What is Generative Recursion aka Algorithms?

Although most of the functions programmers write will be structurally recursive, that is that the function template will just fall out of the data definition:

; A ListOfNumber is one of:
; - empty
; - (cons Number ListOfNumber) ; first and rest

(define (list-num-temp lst)
  (cond
    [(empty? lst) ...]
    [else
     (... (first lst) ; Number
          ; recursive call is straight from the data def
          (list-num-temp (rest lst)))]))

Generative recursion is where the recursive call is less based on the structure of the data, and more from the problems domain knowledge. It could draw upon descriptions of math formulas, fractals, real life algorithms, and many more. It could require you to rearrange the problem, solve several related sub problems, and then combining them together before you do the recursive call. They often vary but they look somewhat like this:

(define (gen-rec-fn p)
  (cond
    [(trivial? p) (solve p)]
    [else
     (combine-solutions
       p
       (gen-rec-fn
         (sub-problem p)))]))

You will still have a base case, you will still have a recursive call, it’s just that it isn’t always going to be so obvious compared to structural recursion. You won’t always have your base case checking for empty, or have your recursive call on (rest lst). You’ll have to derive that from elaborating and coming up with the extra insight, the AHA moment, yourself.

#Fractals

#Serpinski’s Triangle

#Fractals step by step animation

Serpinski’s Triangle fractal contains a bunch of equalateral triangles with shrinking side lengths(dividing by 2). Therefore, the best data type to represent side lengths are numbers, so we end up with this signature:

; s-triangle : (Number -> Image)
(define (s-triangle side) empty-image)

Now we need to answer the questions of generative recursion.

What is the trival case?

The trival case is what happens if we are given a side lengh that is too small? Well then we should have a base case that is the smallest triangle.

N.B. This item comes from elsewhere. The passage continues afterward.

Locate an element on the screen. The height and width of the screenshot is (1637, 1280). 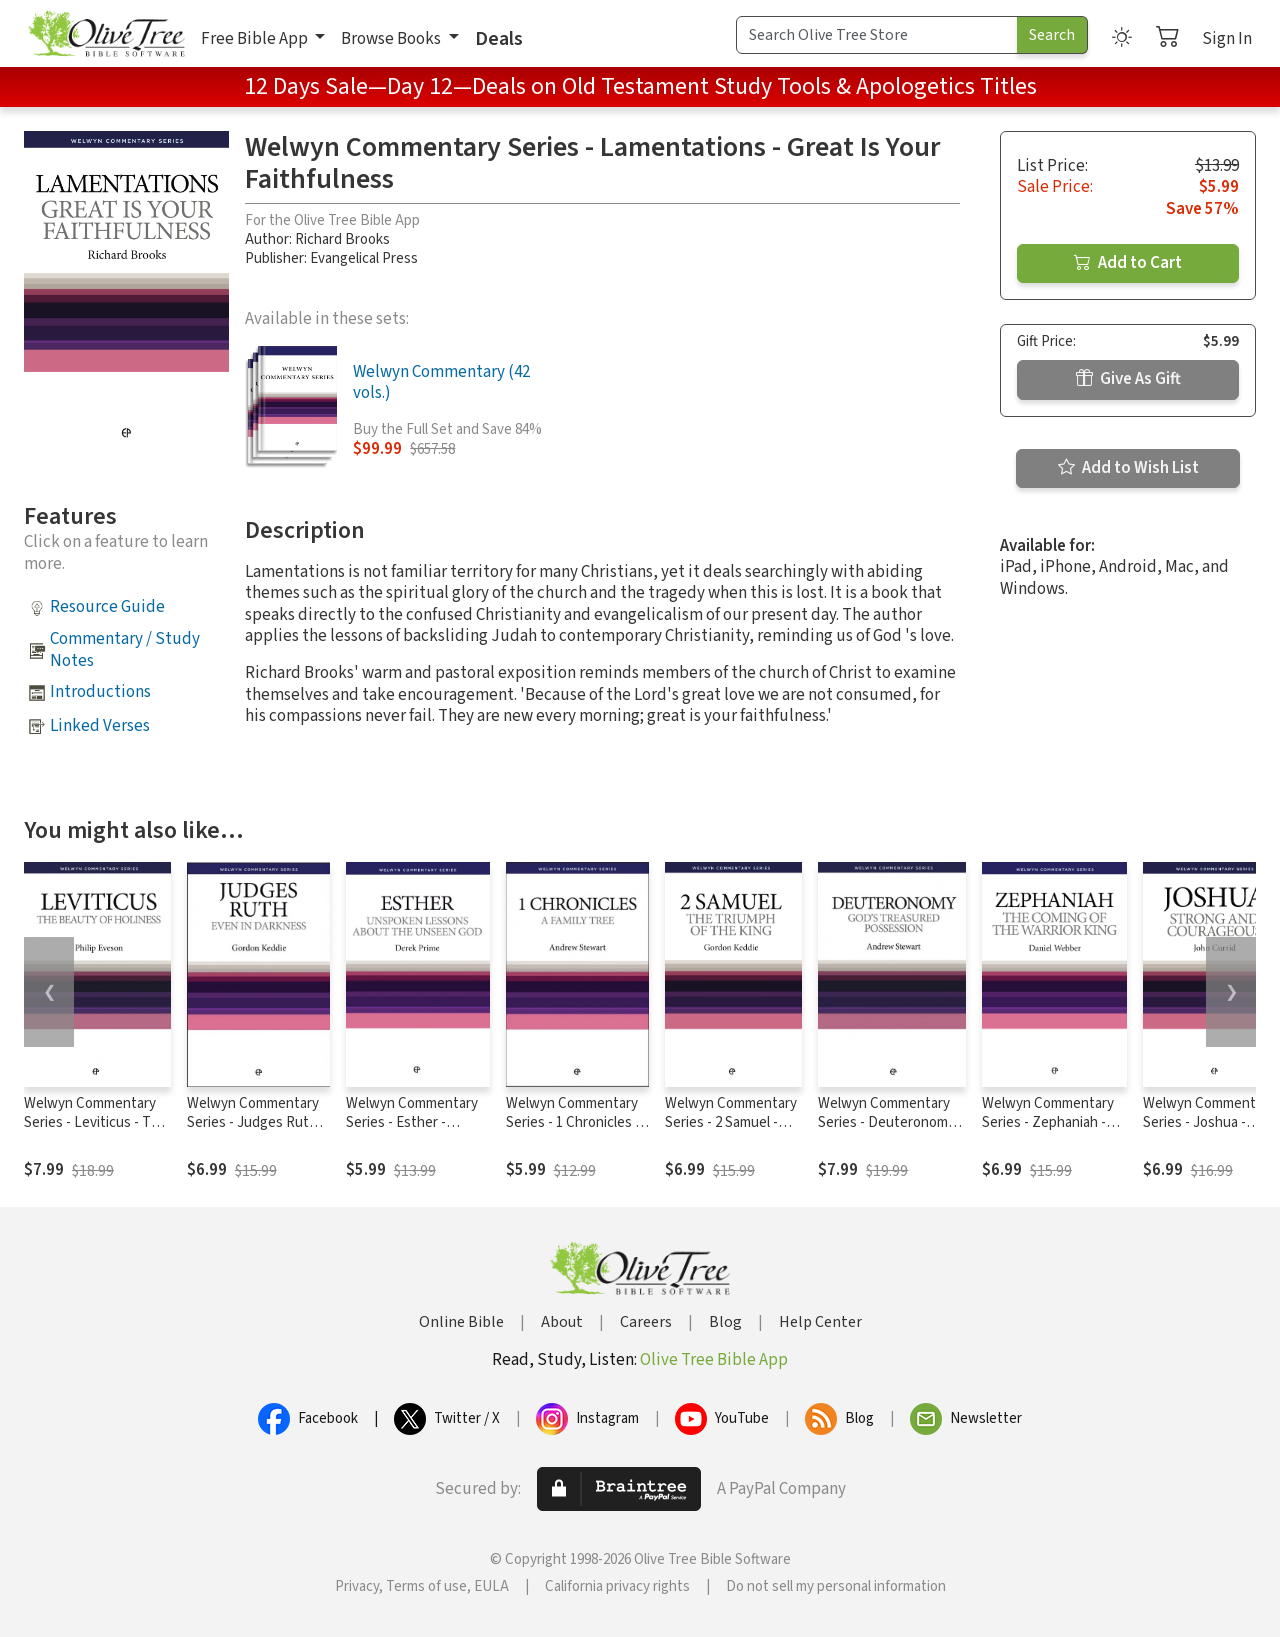
Give As Gift is located at coordinates (1128, 379).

How do we combine the results of the trival case and potential sub problems to solve the overarching problem? Aka, the generative case!

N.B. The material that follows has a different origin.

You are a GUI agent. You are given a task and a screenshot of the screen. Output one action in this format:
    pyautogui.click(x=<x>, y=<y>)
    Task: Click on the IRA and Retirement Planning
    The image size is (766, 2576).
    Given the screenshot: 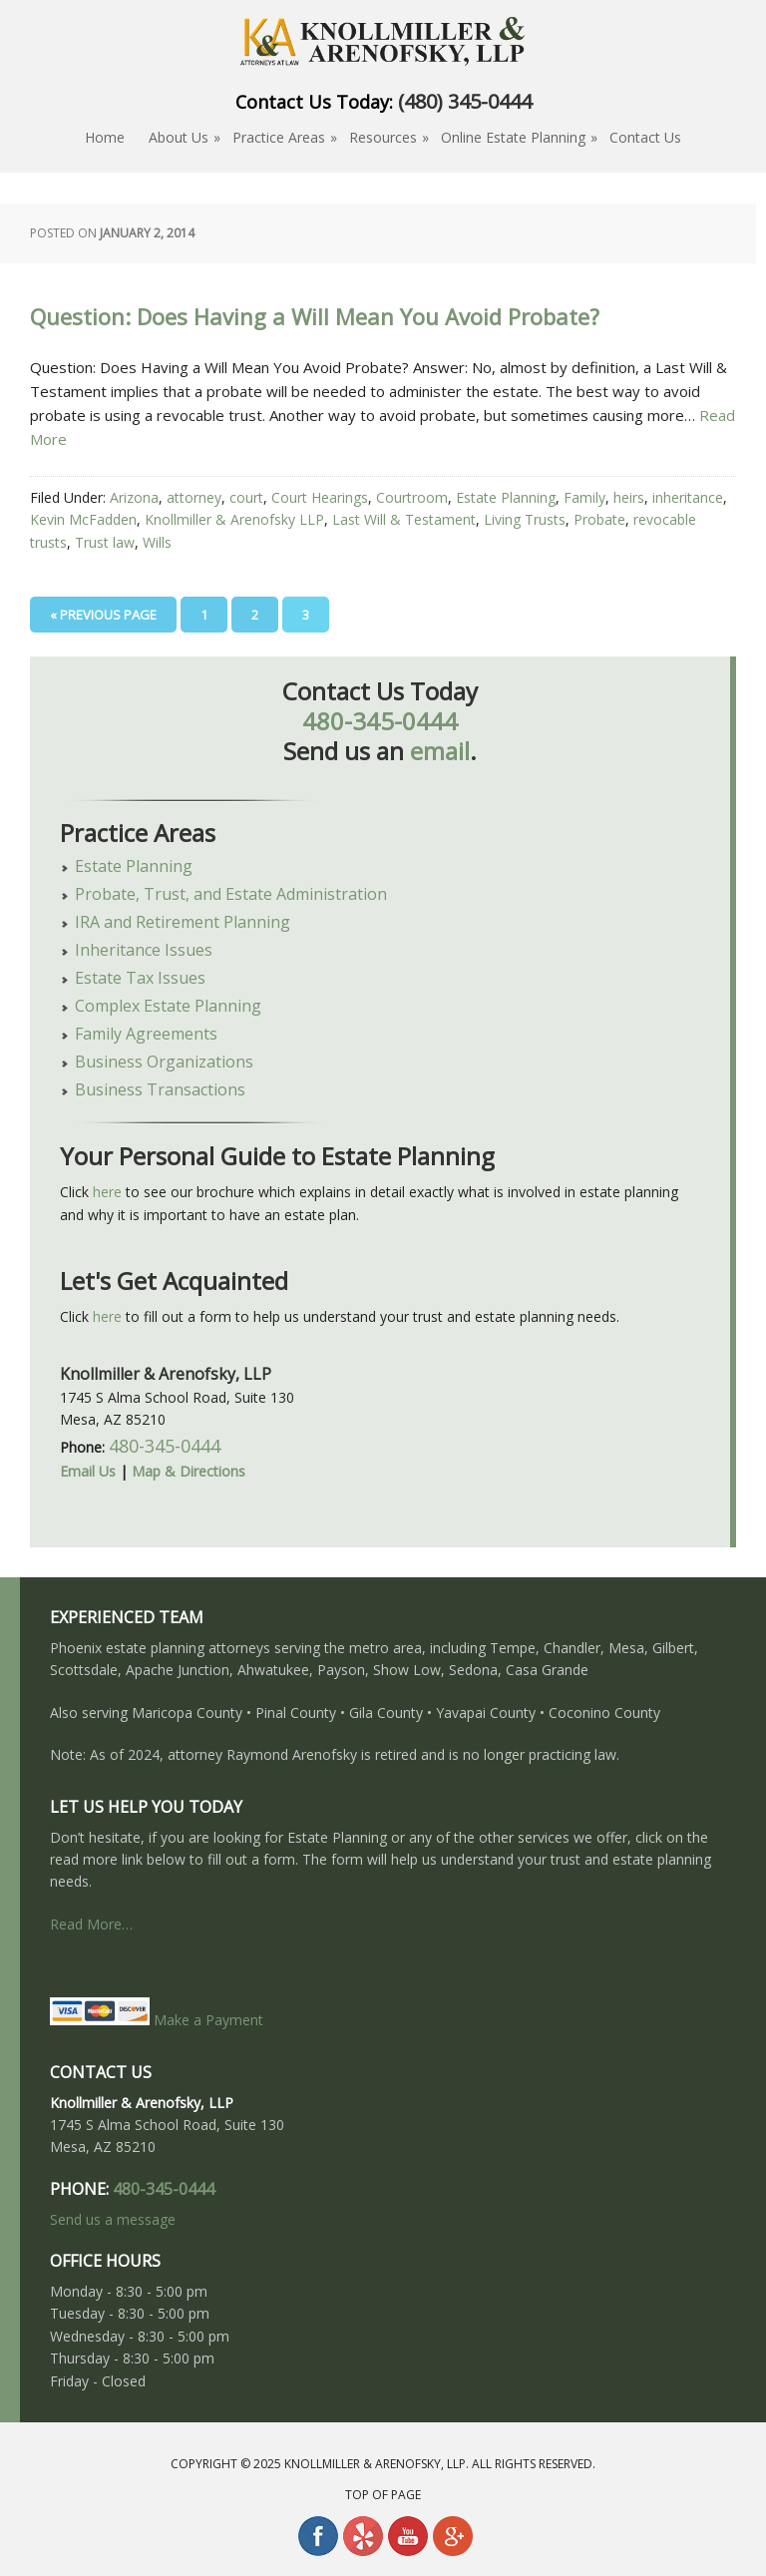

Since the base case gives us a triangle back, we need to put one triangle beside it, and then one above it to make the 3 stack triangle.

How does it terminate?

The given number(side-length) is getting / 2 at every step, therefore shrinking towards the LIMIT.

We start off wanting to draw a big fractal but the smaller ones have to be drawn first and then used in the building of the bigger one. I recommended you use the stepper to understand how s-triangle mechanically works.

The book How to Design Programs Book(spoilers)‘s has a detailed guide on deconstructing this fractal.